Aunque desde la Iglesia a veces no se quiera ver, esta depresión lingüística, tanto como el impedimento de una reflexión seria sobre los cimientos de nuestra civilización, ha hecho que la fe deje de lado la cultura. Y cuando esto sucede, no solo la cultura es la que se resquebraja, también la fe cae en el limbo de lo insustancial, de lo que no merece la pena ni siquiera ser tomado en cuenta.
Los muchos que ahora desertan del catolicismo (21% de los mexicanos mayores de 18 años que nacieron católicos y ya no lo son, según un estudio del PRC), lo hacen más que por rebelión ante las enseñanzas de Jesús o por una revuelta contra sus abuelos o sus padres, por pura y dura indiferencia.
Es la trampa mayor a la que se enfrenta hoy el cristianismo.
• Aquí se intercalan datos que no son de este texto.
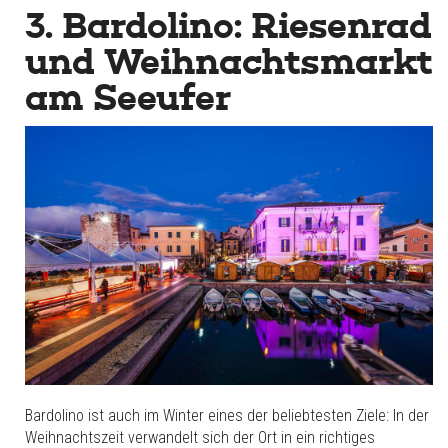
3. Bardolino: Riesenrad
und Weihnachtsmarkt
am Seeufer
Bardolino ist auch im Winter eines der beliebtesten Ziele: In der
Weihnachtszeit verwandelt sich der Ort in ein richtiges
Si antaño fueron los comunistas, los masones, los liberales quienes socavaban la herencia maravillosa del Evangelio; actualmente la bestia que susurra al oído de los jóvenes, de los niños, viene de la pantalla, de la inteligencia artificial, del desgano: ¿para qué te esfuerzas en comprender, en emprender, en escuchar, en conversar y menos en obedecer, si lo que tienes es que prepararte para vivir en una alberca de tiburones, donde el pez grande se merienda al chico? Donde la compasión no tiene habitación. Y donde la virtud ofende.